On the one hand, is the tbl()
function which is a SQL statement of type SELECT * FROM Table
this works over DBMS and to retrieve data from database server it need a pull function like collect()
. On the other hand, is the function dbGetQuery()
which retrieves the data into R session using a SQL query. Both requires a connection to server and a statement, but the first create the statement using SQL translations and the other is the user which write the SQL query.
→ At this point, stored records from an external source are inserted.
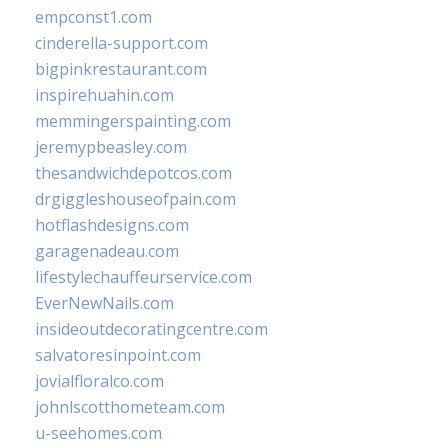
empconst1.com
cinderella-support.com
bigpinkrestaurant.com
inspirehuahin.com
memmingerspainting.com
jeremypbeasley.com
thesandwichdepotcos.com
drgiggleshouseofpain.com
hotflashdesigns.com
garagenadeau.com
lifestylechauffeurservice.com
EverNewNails.com
insideoutdecoratingcentre.com
salvatoresinpoint.com
jovialfloralco.com
johnlscotthometeam.com
u-seehomes.com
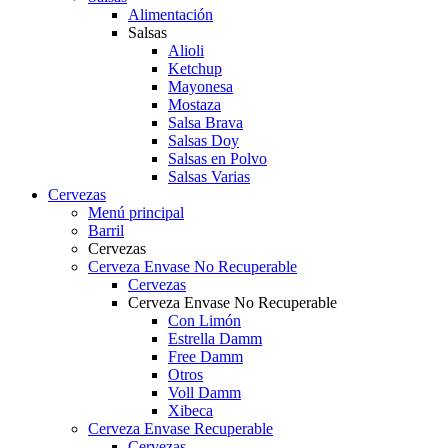
Alimentación
Salsas
Alioli
Ketchup
Mayonesa
Mostaza
Salsa Brava
Salsas Doy
Salsas en Polvo
Salsas Varias
Cervezas
Menú principal
Barril
Cervezas
Cerveza Envase No Recuperable
Cervezas
Cerveza Envase No Recuperable
Con Limón
Estrella Damm
Free Damm
Otros
Voll Damm
Xibeca
Cerveza Envase Recuperable
Cervezas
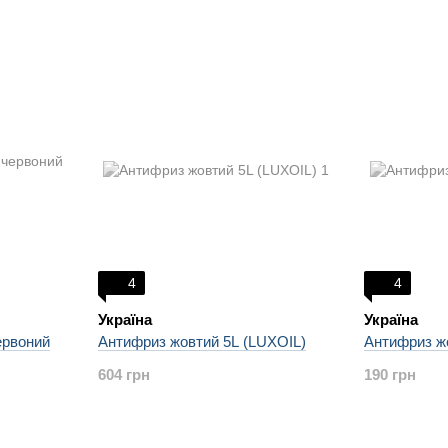
4
4
Україна
Україна
ервоний
Антифриз жовтий 5L (LUXOIL)
Антифриз жо
604 грн
190 грн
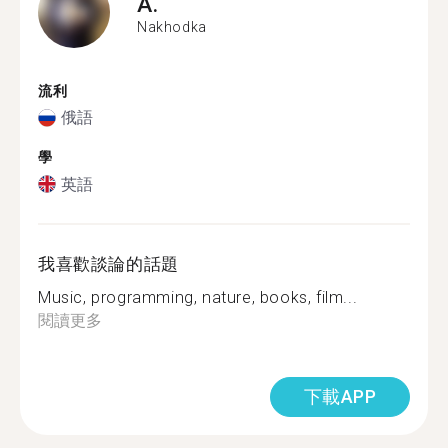
A.
Nakhodka
流利
俄語
學
英語
我喜歡談論的話題
Music, programming, nature, books, film...
閱讀更多
下載APP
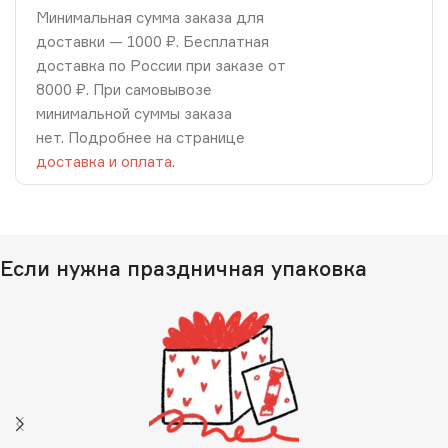
Минимальная сумма заказа для
доставки — 1000 ₽. Бесплатная
доставка по России при заказе от
8000 ₽. При самовывозе
минимальной суммы заказа
нет. Подробнее на странице
доставка и оплата
.
Если нужна праздничная упаковка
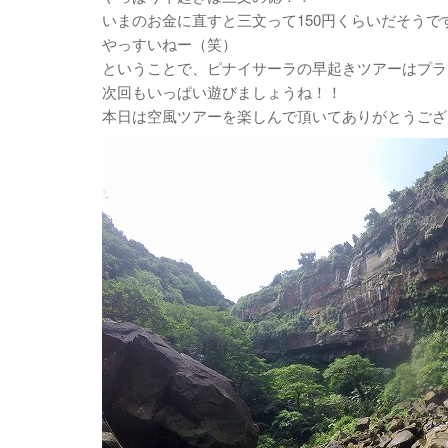
いまのお金に直すと三文って150円くらいだそうで
やっすいねー（笑）
ということで、ピナイサーラの早起きツアーはプラ
次回もいっぱい遊びましょうね！！
本日は空風ツアーを楽しんで頂いてありがとうござ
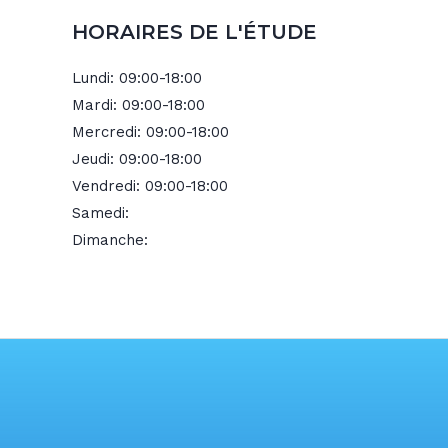
HORAIRES DE L'ÉTUDE
Lundi:
09:00-18:00
Mardi:
09:00-18:00
Mercredi:
09:00-18:00
Jeudi:
09:00-18:00
Vendredi:
09:00-18:00
Samedi:
Dimanche:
To illustrate I will use a temporal table tmp
in a postgreSQL DBMS:
# Example on postgreSQL
library(tidyverse)
library(dbplyr)
library(RPostgreSQL)
library(DBI) # This is loaded with RPostgreSQL package
con <- dbConnect(PostgreSQL(),
dbname="test",
host="localhost",
port=5432,
user="user",
password="pass")
Dummy data to PostgreSQL server
date <- data_frame(Col1 = c("20180212", "20180213"),
Col2 = c("A", "B"))
dbWriteTable(con, "tmp", date, temporary = TRUE)
With tbl()
function
tbl(con, "tmp") %>% show_query()
#><SQL>
#>SELECT *
#>FROM "tmp"
tbl(con, "tmp") %>%
mutate(date = to_date(Col1, "YYYYMMDD")) %>%
show_query()
#><SQL>
#>SELECT "row.names", "Col1", "Col2", TO_DATE("Col1", 'YYYYMMDD') AS "date"
#>FROM "tmp"
tbl(con, "tmp") %>%
mutate(date = to_date(Col1, "YYYYMMDD")) %>% #this works on DBMS
collect() %>% #This retrive to R session
str()
#>Classes ‘tbl_df’, ‘tbl’ and 'data.frame': 2 obs. of 3 variables:
#> $ row.names: chr "1" "2"
#> $ Col1 : chr "20180212" "20180213"
#> $ Col2 : chr "A" "B"
#> $ date : Date, format: "2018-02-12" "2018-02-13"
With dbGetQuery()
function
dbGetQuery(con, "SELECT * FROM tmp") %>%
str()
#>'data.frame': 2 obs. of 3 variables:
#> $ row.names: chr "1" "2"
#> $ Col1 : chr "20180212" "20180213"
#> $ Col2 : chr "A" "B"
dbGetQuery(con, "SELECT * FROM tmp") %>%
mutate(date = as.Date(Col1, format = "%Y%m%d")) %>% #This works on R session
str()
#>'data.frame': 2 obs. of 4 variables:
#> $ row.names: chr "1" "2"
#> $ Col1 : chr "20180212" "20180213"
#> $ Col2 : chr "A" "B"
#> $ date : Date, format: "2018-02-12" "2018-02-13"
Conclusion
tbl()
function is a high level over dbGetQuery()
in R-programming. Consider to re-design your code chain understanding the differences between both functions and best uses for these.